To do>
Which of the lines below holds the string "kapusta"? Copy every line that does.

[Supplied data — start]

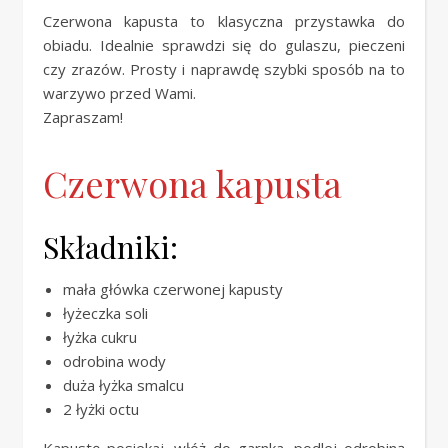
Czerwona kapusta to klasyczna przystawka do
obiadu. Idealnie sprawdzi się do gulaszu, pieczeni
czy zrazów. Prosty i naprawdę szybki sposób na to
warzywo przed Wami.
Zapraszam!
Czerwona kapusta
Składniki:
mała główka czerwonej kapusty
łyżeczka soli
łyżka cukru
odrobina wody
duża łyżka smalcu
2 łyżki octu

[Supplied data — finish]

Answer section>
Czerwona kapusta to klasyczna przystawka do
Czerwona kapusta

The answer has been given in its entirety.